:: Records shown ::

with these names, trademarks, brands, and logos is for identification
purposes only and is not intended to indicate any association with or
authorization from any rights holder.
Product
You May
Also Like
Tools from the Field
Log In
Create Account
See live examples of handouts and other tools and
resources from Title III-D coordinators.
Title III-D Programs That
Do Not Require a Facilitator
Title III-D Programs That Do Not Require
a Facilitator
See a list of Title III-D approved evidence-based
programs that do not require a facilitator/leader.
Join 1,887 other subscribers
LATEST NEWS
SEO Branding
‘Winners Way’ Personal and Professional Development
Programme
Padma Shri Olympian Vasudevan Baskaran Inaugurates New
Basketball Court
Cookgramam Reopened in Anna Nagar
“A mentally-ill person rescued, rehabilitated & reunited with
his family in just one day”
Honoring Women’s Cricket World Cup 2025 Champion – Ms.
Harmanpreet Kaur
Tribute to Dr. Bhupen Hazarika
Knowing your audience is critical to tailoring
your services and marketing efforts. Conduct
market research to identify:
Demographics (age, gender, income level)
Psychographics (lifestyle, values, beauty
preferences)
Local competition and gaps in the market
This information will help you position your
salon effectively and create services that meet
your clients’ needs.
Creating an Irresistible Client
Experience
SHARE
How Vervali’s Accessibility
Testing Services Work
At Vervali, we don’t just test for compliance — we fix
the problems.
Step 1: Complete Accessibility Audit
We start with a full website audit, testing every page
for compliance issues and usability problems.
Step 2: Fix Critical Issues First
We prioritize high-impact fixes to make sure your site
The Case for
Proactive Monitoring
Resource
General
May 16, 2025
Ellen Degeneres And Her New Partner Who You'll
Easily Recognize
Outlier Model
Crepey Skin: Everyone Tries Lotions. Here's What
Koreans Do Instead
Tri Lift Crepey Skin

:::

Task item: Within the data, how many lines hold the string "Vervali"? Answer with the number and nothing more.

Response area: 2